Elizabeth Warren Wins Big At Democratic Convention
Elizabeth Warren’s campaign for the U.S. Senate in Massachusetts has been re-energized. Her last remaining challenger for the Democratic nomination fell by the wayside at the party’s endorsement convention in Springfield over the weekend. New polls showed the race between Warren and Republican incumbent Scott Brown remains a dead heat. WAMC”s Pioneer Valley Bureau Chief Paul Tuthill reports.
Elizabeth Warren, the Harvard Law School professor, consumer advocate and first time candidate for elected office won an unprecedented 96% of the convention delegate’s votes to lock up the US Senate nomination.
Because the only other senate candidate heading into the convention, immigration lawyer Marisa DeFranco failed to get at least 15% of the delegates to vote for her there will be no Democratic primary.
Speaking with reporters after the convention ended, Warren wasted no time in challenging Brown to debate.
Brown’s campaign responded with a statement, agreeing to debates. The details on how many , where and when have yet to be worked out.
In her much anticipated speech at the convention, Warren focused on Brown. She said that at the time he won the special election following the death of Edward Kennedy, Brown seemed like a decent guy, but declared he let us down. Citing some of his votes and positions Brown has taken, Warren described him as a Wall Street, big oil, Mitt Romney Republican.
Warren indirectly addressed the controversy that has hampered her campaign for more than a month. She’s been dogged by questions over an unsubstantiated claim to Native American heritage and whether she used it to advance her academic career.
Heading into the convention it was uncertain if a primary would be needed to settle the Democratic nomination for senate. Since convention rules were put in place 30 years ago to keep so-called fringe candidates out of primaries, no two person race had ever not resulted in a primary.
Democratic party leaders worked hard to keep Warren’s last challenger, Marisa DeFranco from advancing her campaign. Former Governor Michael Dukakis was among those out working the convention floor making the case against a Democratic primary.
DeFranco’s small group of supporters said they resented national Democratic Party leaders, who recruited Warren, dictating who the senate candidate should be in Massachusetts. DeFranco said she was disappointed the Democratic Party establishment worked against her.

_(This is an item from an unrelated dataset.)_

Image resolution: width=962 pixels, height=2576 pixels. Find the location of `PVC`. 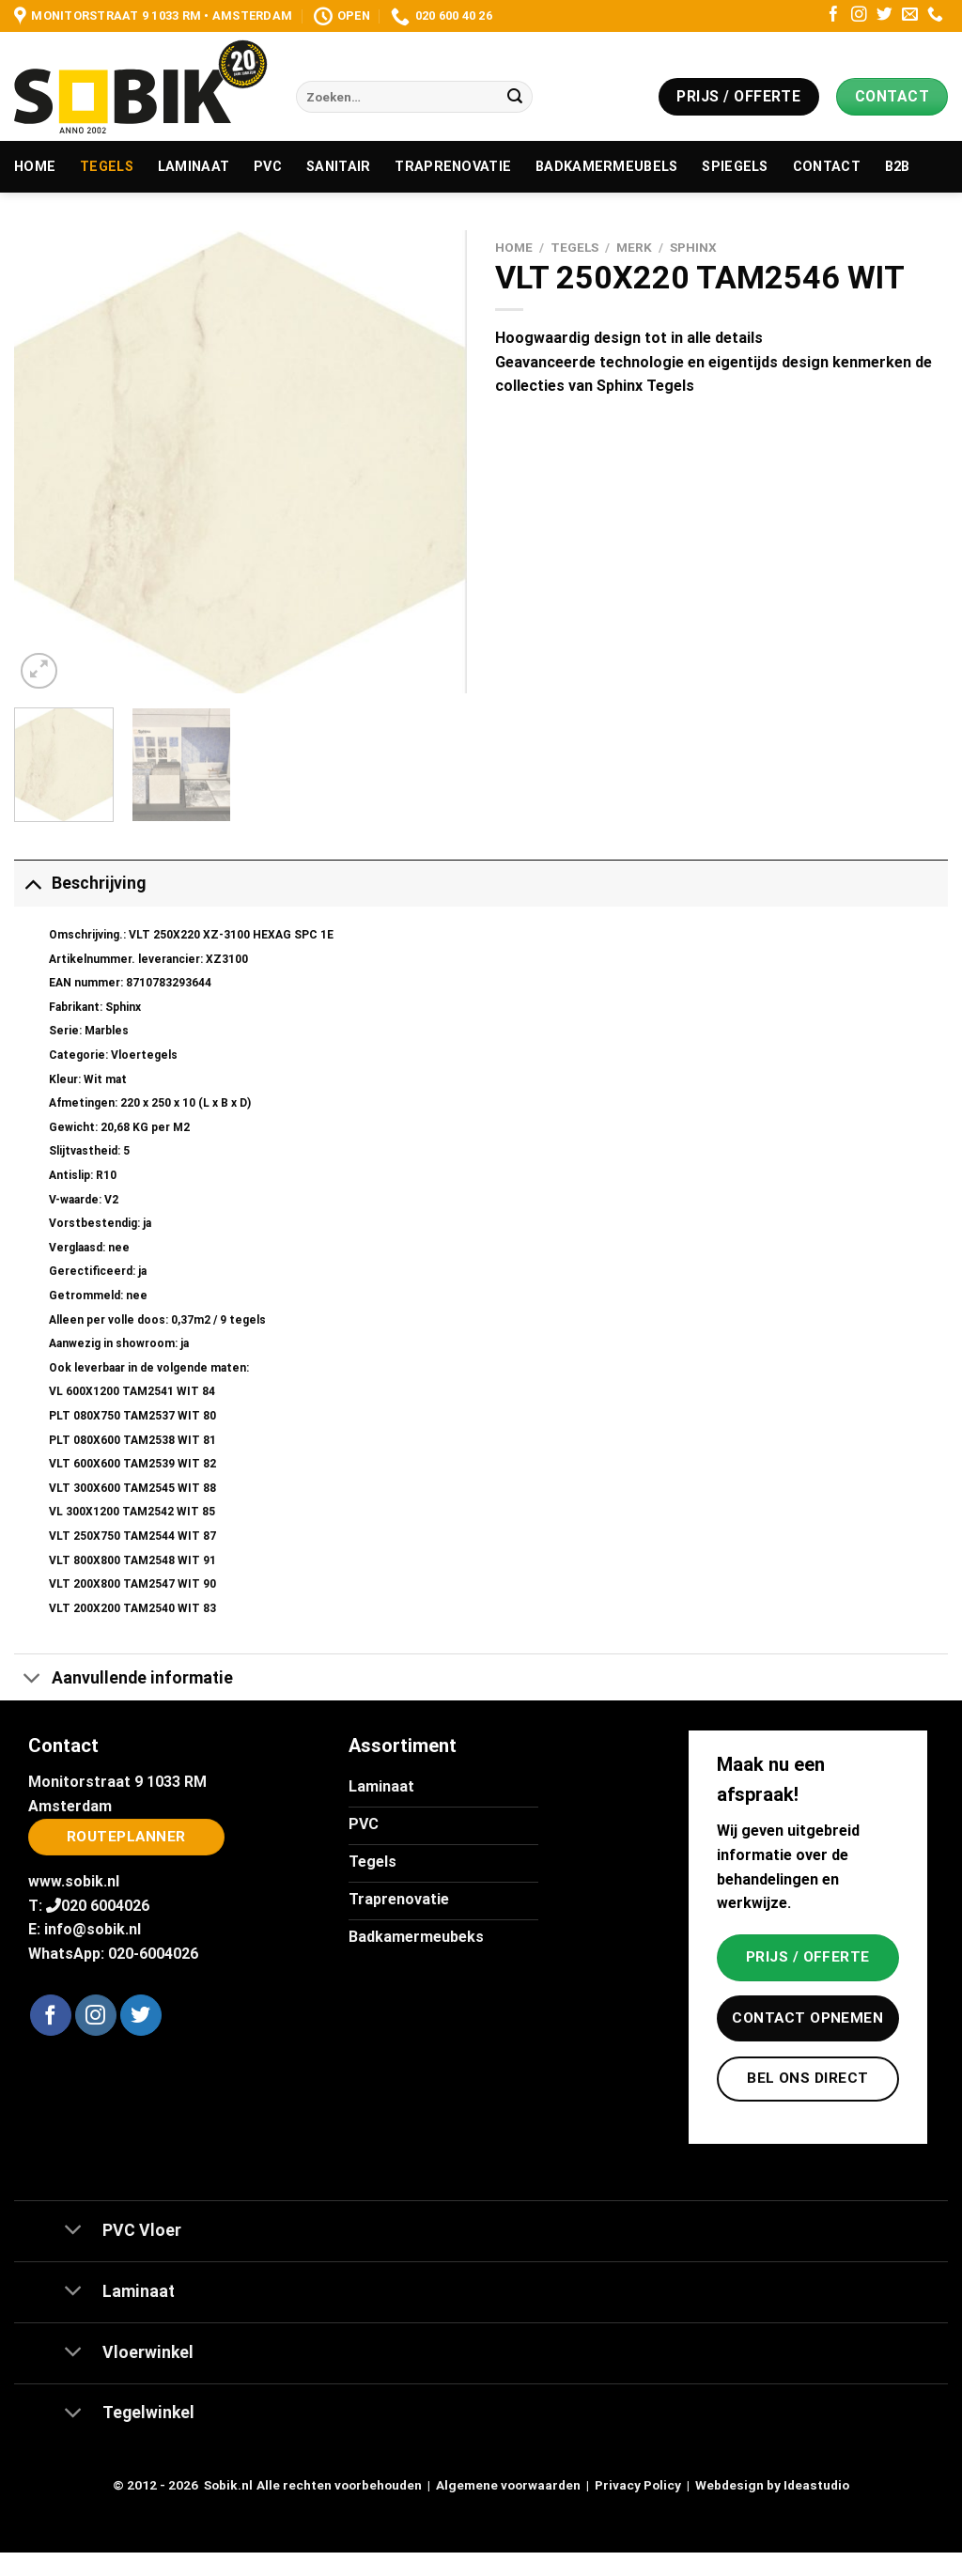 PVC is located at coordinates (268, 167). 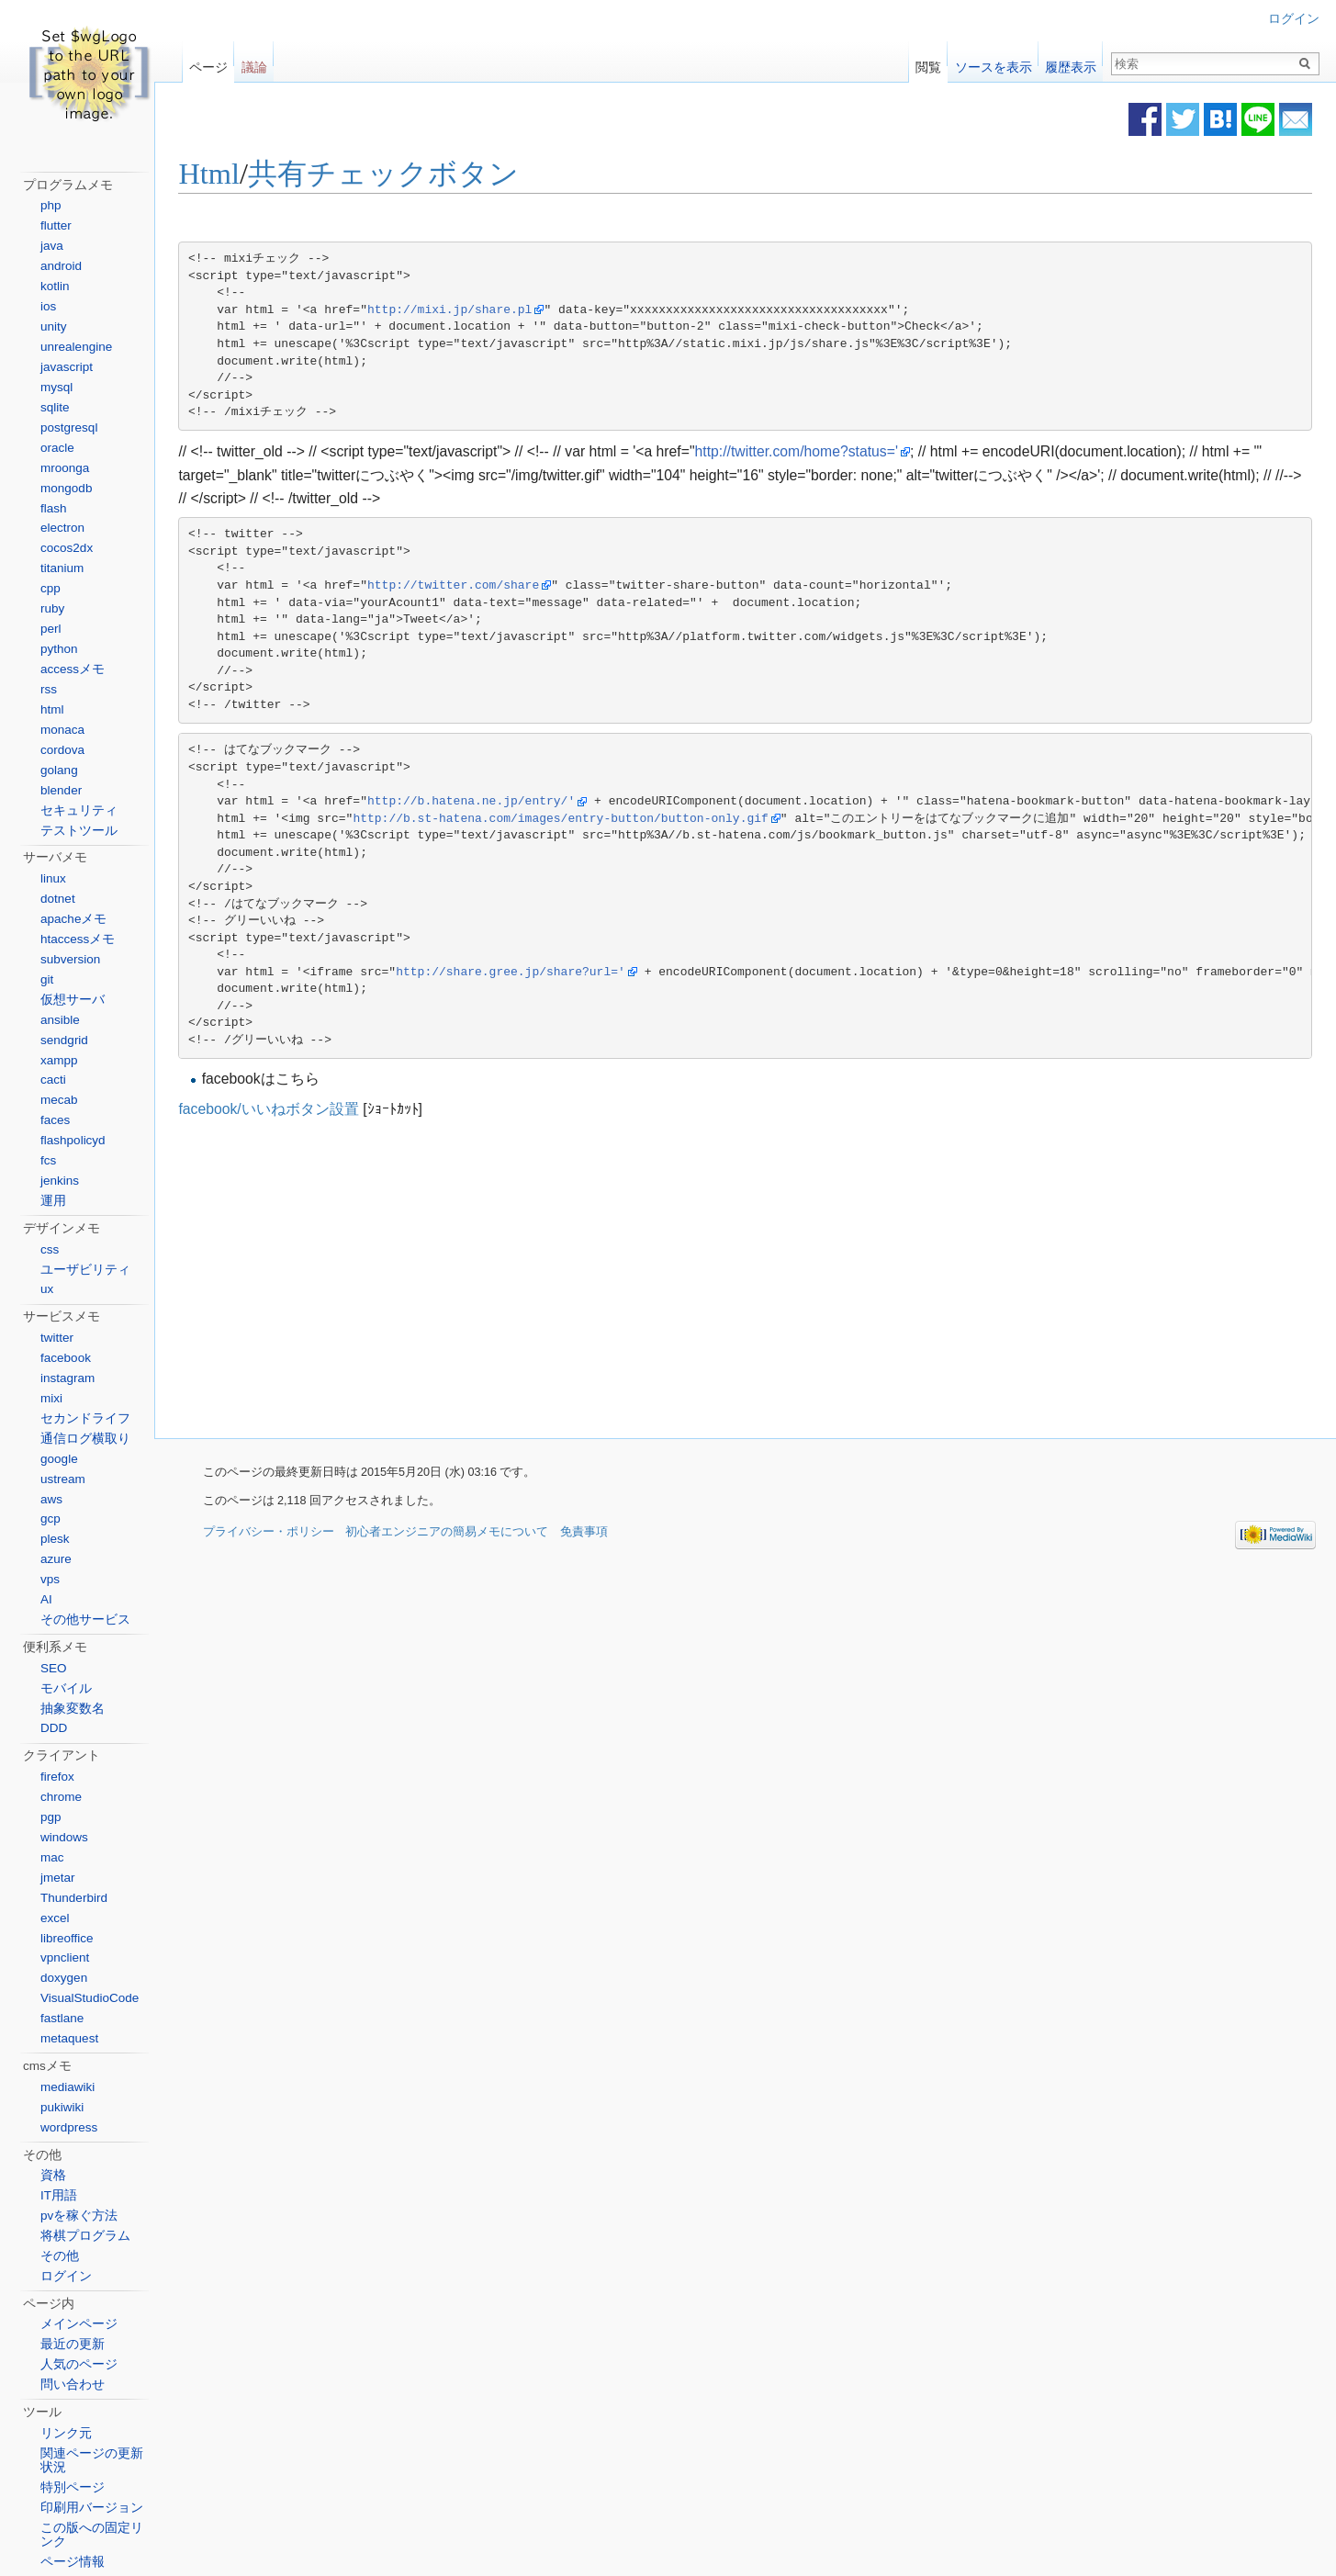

Massachusetts Governor Deval Patrick delivered a rousing speech at the convention. He urged the 35 hundred party activists to go home and work at the grassroots to assure President Obama is re-elected and the Massachusett senate seat is put back in the Democrat’s column.
Two new polls released to coincide with the convention, showed the senate race in Massachusetts remains a dead-heat between Brown and Warren. A poll by the Western New England University Polling Institute found Warren has cut in Brown’s still sizable lead among independents, who make up the largest voting block in the state.